— Action item —
Keep the pictures out and restate every record exactly.

>>>>>

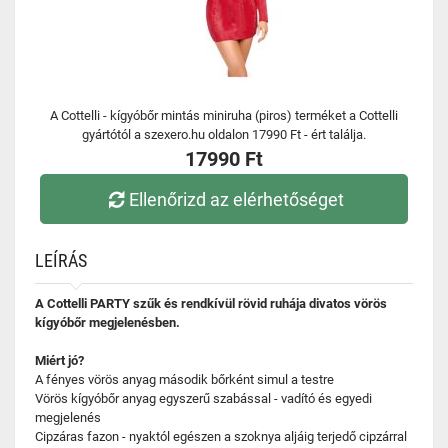
A Cottelli - kígyóbőr mintás miniruha (piros) terméket a Cottelli
gyártótól a szexero.hu oldalon 17990 Ft - ért találja.
17990 Ft
Ellenőrizd az elérhetőséget
LEÍRÁS
A Cottelli PARTY szűk és rendkívül rövid ruhája divatos vörös
kígyóbőr megjelenésben.
Miért jó?
A fényes vörös anyag második bőrként simul a testre
Vörös kígyóbőr anyag egyszerű szabással - vadító és egyedi
megjelenés
Cipzáras fazon - nyaktól egészen a szoknya aljáig terjedő cipzárral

<<<<<

— Answer to the problem —
A Cottelli - kígyóbőr mintás miniruha (piros) terméket a Cottelli
gyártótól a szexero.hu oldalon 17990 Ft - ért találja.
17990 Ft
Ellenőrizd az elérhetőséget
LEÍRÁS
A Cottelli PARTY szűk és rendkívül rövid ruhája divatos vörös
kígyóbőr megjelenésben.
Miért jó?
A fényes vörös anyag második bőrként simul a testre
Vörös kígyóbőr anyag egyszerű szabással - vadító és egyedi
megjelenés
Cipzáras fazon - nyaktól egészen a szoknya aljáig terjedő cipzárral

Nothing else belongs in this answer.